» **DIRECTIONS**:
Each line of the data has to be retyped exactly as it is.

══ TASK INPUTS

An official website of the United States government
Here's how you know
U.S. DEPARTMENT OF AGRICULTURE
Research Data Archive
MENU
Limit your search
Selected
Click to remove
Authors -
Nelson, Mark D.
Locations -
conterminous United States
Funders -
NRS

════

» **RESULT OF THIS TASK**:
An official website of the United States government
Here's how you know
U.S. DEPARTMENT OF AGRICULTURE
Research Data Archive
MENU
Limit your search
Selected
Click to remove
Authors -
Nelson, Mark D.
Locations -
conterminous United States
Funders -
NRS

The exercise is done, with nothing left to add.